[TASK DETAILS]
Below are records to be repeated exactly. Leave their pictures behind.

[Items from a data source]
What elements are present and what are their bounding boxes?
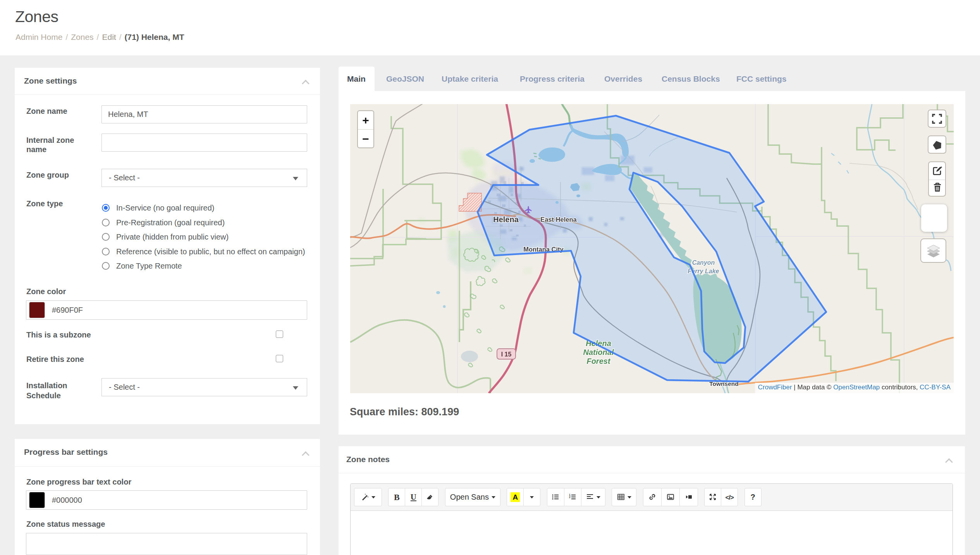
svg-text:East Helena: East Helena [540,216,577,223]
svg-text:Canyon: Canyon [692,259,715,266]
svg-text:I 15: I 15 [501,351,512,358]
svg-text:Forest: Forest [586,357,610,365]
svg-text:National: National [583,348,614,356]
svg-text:Helena: Helena [493,215,519,224]
svg-text:2: 2 [569,496,571,498]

[ANSWER SPACE]
What elements are present and what are their bounding boxes?
svg-text:East Helena: East Helena [540,216,577,223]
svg-text:Canyon: Canyon [692,259,715,266]
svg-text:I 15: I 15 [501,351,512,358]
svg-text:Forest: Forest [586,357,610,365]
svg-text:National: National [583,348,614,356]
svg-text:Helena: Helena [493,215,519,224]
svg-text:2: 2 [569,496,571,498]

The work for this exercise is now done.